**DATA FOR THIS TASK:**

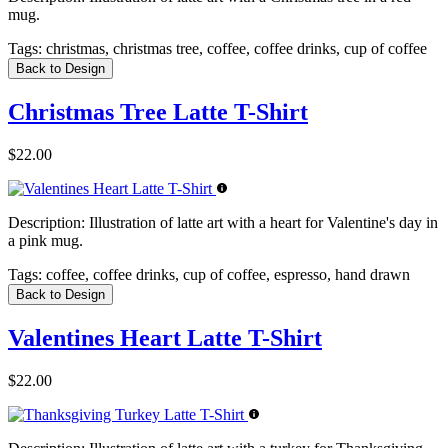
mug.
Tags:
christmas, christmas tree, coffee, coffee drinks, cup of coffee
Back to Design
Christmas Tree Latte T-Shirt
$22.00
Description:
Illustration of latte art with a heart for Valentine's day in
a pink mug.
Tags:
coffee, coffee drinks, cup of coffee, espresso, hand drawn
Back to Design
Valentines Heart Latte T-Shirt
$22.00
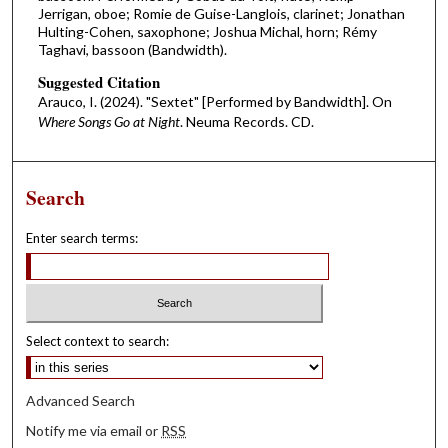
Jerrigan, oboe; Romie de Guise-Langlois, clarinet; Jonathan
Hulting-Cohen, saxophone; Joshua Michal, horn; Rémy
Taghavi, bassoon (Bandwidth).
Suggested Citation
Arauco, I. (2024). "Sextet" [Performed by Bandwidth]. On
Where Songs Go at Night
. Neuma Records. CD.
Search
Enter search terms:
Select context to search:
Advanced Search
Notify me via email or
RSS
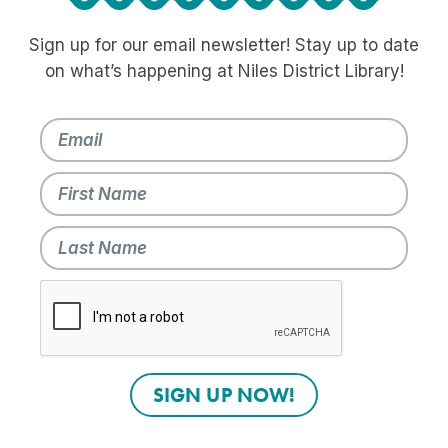
Sign up for our email newsletter! Stay up to date
on what’s happening at Niles District Library!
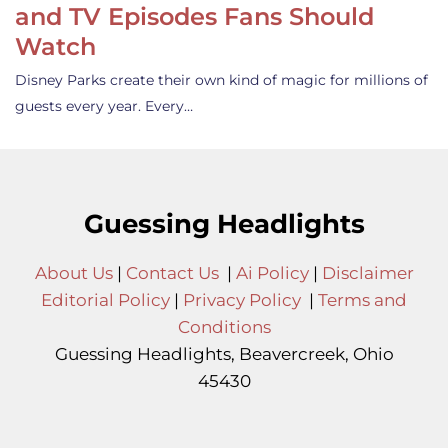
and TV Episodes Fans Should
Watch
Disney Parks create their own kind of magic for millions of
guests every year. Every…
Guessing Headlights
About Us
|
Contact Us
|
Ai Policy
|
Disclaimer
Editorial Policy
|
Privacy Policy
|
Terms and
Conditions
Guessing Headlights, Beavercreek, Ohio
45430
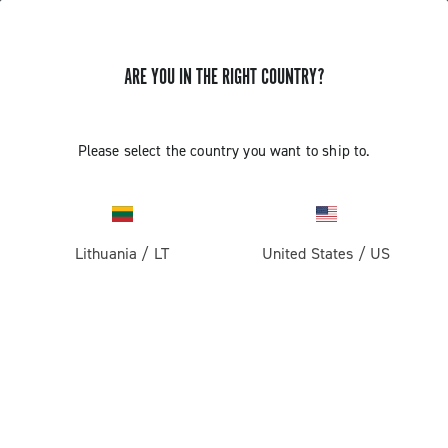
ARE YOU IN THE RIGHT COUNTRY?
GET NEWS & UPDATES
Subscribe and stay up to date with the latest news
Please select the country you want to ship to.
Lithuania
/
LT
United States
/
US
PRODUCTS
Road
ABOUT
Gravel
Our company
SUPPORT
Pista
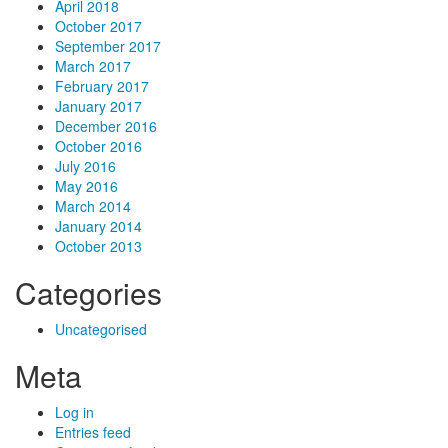
April 2018
October 2017
September 2017
March 2017
February 2017
January 2017
December 2016
October 2016
July 2016
May 2016
March 2014
January 2014
October 2013
Categories
Uncategorised
Meta
Log in
Entries feed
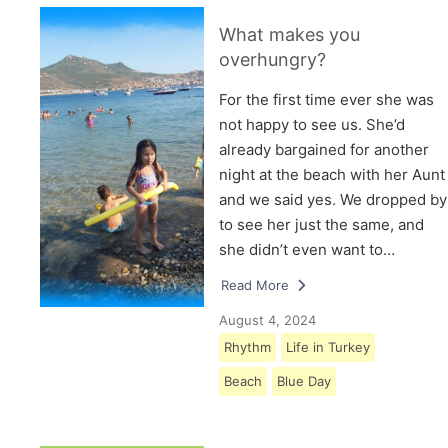
What makes you
overhungry?
For the first time ever she was
not happy to see us. She’d
already bargained for another
night at the beach with her Aunt
and we said yes. We dropped by
to see her just the same, and
she didn’t even want to…
Read More
August 4, 2024
Rhythm
Life in Turkey
Beach
Blue Day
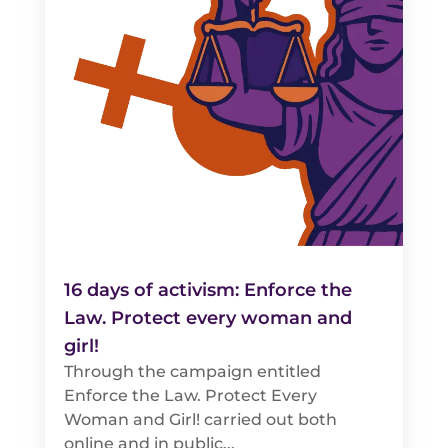
16 days of activism: Enforce the
Law. Protect every woman and
girl!
Through the campaign entitled
Enforce the Law. Protect Every
Woman and Girl! carried out both
online and in public...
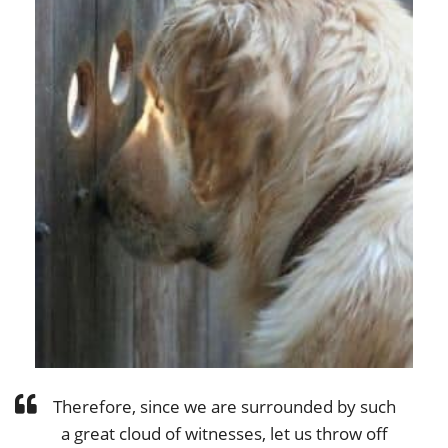
Therefore, since we are surrounded by such
a great cloud of witnesses, let us throw off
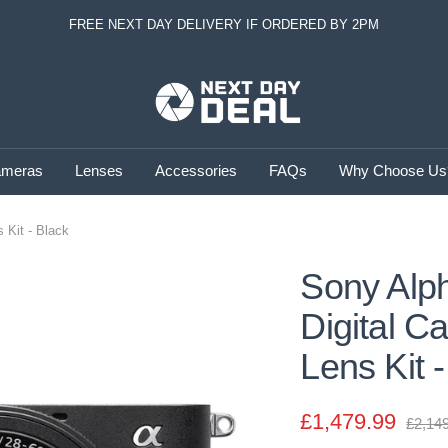
FREE NEXT DAY DELIVERY IF ORDERED BY 2PM
Next
Day
Deal
meras
Lenses
Accessories
FAQs
Why Choose Us
 Kit - Black
Sony Alph
Digital 
Lens Kit 
Sale
£1,479.99
Regul
£2,14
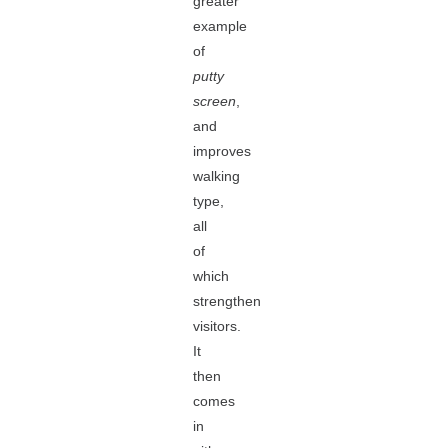
greater
example
of
putty
screen
,
and
improves
walking
type,
all
of
which
strengthen
visitors.
It
then
comes
in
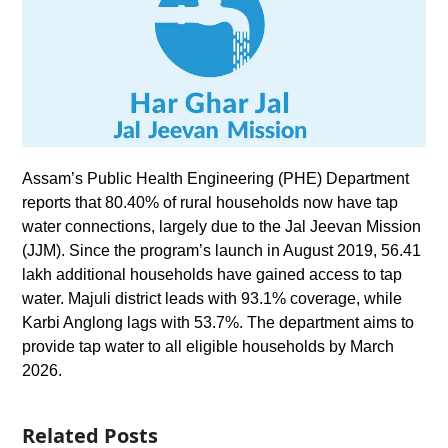
Assam’s Public Health Engineering (PHE) Department
reports that 80.40% of rural households now have tap
water connections, largely due to the Jal Jeevan Mission
(JJM). Since the program’s launch in August 2019, 56.41
lakh additional households have gained access to tap
water. Majuli district leads with 93.1% coverage, while
Karbi Anglong lags with 53.7%. The department aims to
provide tap water to all eligible households by March
2026.
Related Posts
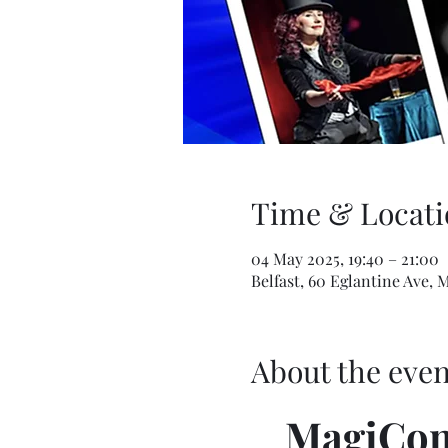
Time & Locati
04 May 2025, 19:40 – 21:00
Belfast, 60 Eglantine Ave, 
About the even
MagiCon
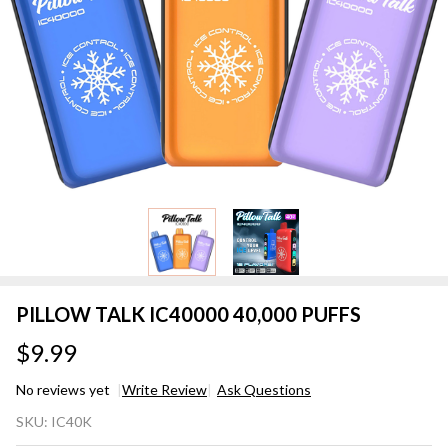
PILLOW TALK IC40000 40,000 PUFFS
$9.99
No reviews yet
Write Review
Ask Questions
PILLOW
SKU:
IC40K
TALK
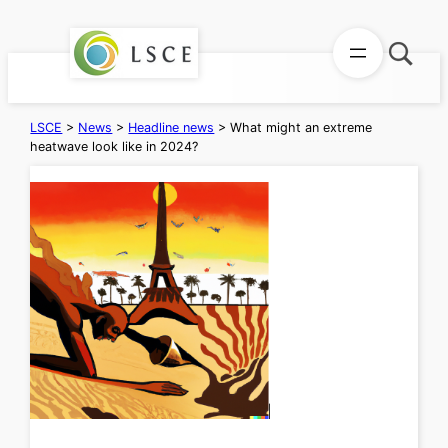
Skip
to
content
LSCE
>
News
>
Headline news
>
What might an extreme
heatwave look like in 2024?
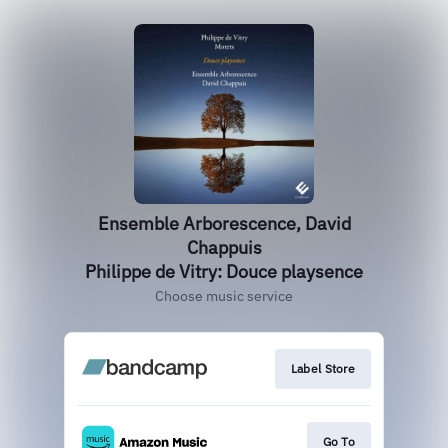
Ensemble Arborescence, David
Chappuis
Philippe de Vitry: Douce playsence
Choose music service
Label Store
Go To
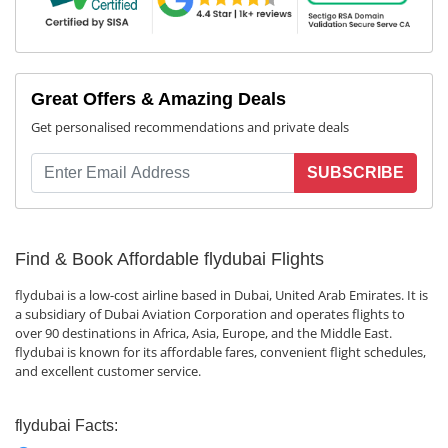
Great Offers & Amazing Deals
Get personalised recommendations and private deals
SUBSCRIBE
Find & Book Affordable flydubai Flights
flydubai is a low-cost airline based in Dubai, United Arab Emirates. It is
a subsidiary of Dubai Aviation Corporation and operates flights to
over 90 destinations in Africa, Asia, Europe, and the Middle East.
flydubai is known for its affordable fares, convenient flight schedules,
and excellent customer service.
flydubai Facts:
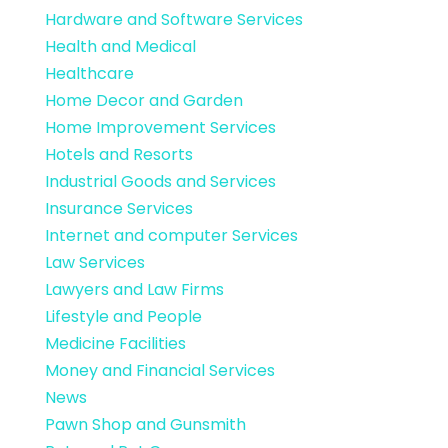
Hardware and Software Services
Health and Medical
Healthcare
Home Decor and Garden
Home Improvement Services
Hotels and Resorts
Industrial Goods and Services
Insurance Services
Internet and computer Services
Law Services
Lawyers and Law Firms
Lifestyle and People
Medicine Facilities
Money and Financial Services
News
Pawn Shop and Gunsmith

**EXERCISE PROMPT:**
Set down only the lines running from the line with "Get personalised recommendations" to the end of the entries, inclusive; omit every picture.

**SOLUTION FOR THIS PROBLEM:**
Get personalised recommendations and private deals
SUBSCRIBE
Find & Book Affordable flydubai Flights
flydubai is a low-cost airline based in Dubai, United Arab Emirates. It is
a subsidiary of Dubai Aviation Corporation and operates flights to
over 90 destinations in Africa, Asia, Europe, and the Middle East.
flydubai is known for its affordable fares, convenient flight schedules,
and excellent customer service.
flydubai Facts:
Hardware and Software Services
Health and Medical
Healthcare
Home Decor and Garden
Home Improvement Services
Hotels and Resorts
Industrial Goods and Services
Insurance Services
Internet and computer Services
Law Services
Lawyers and Law Firms
Lifestyle and People
Medicine Facilities
Money and Financial Services
News
Pawn Shop and Gunsmith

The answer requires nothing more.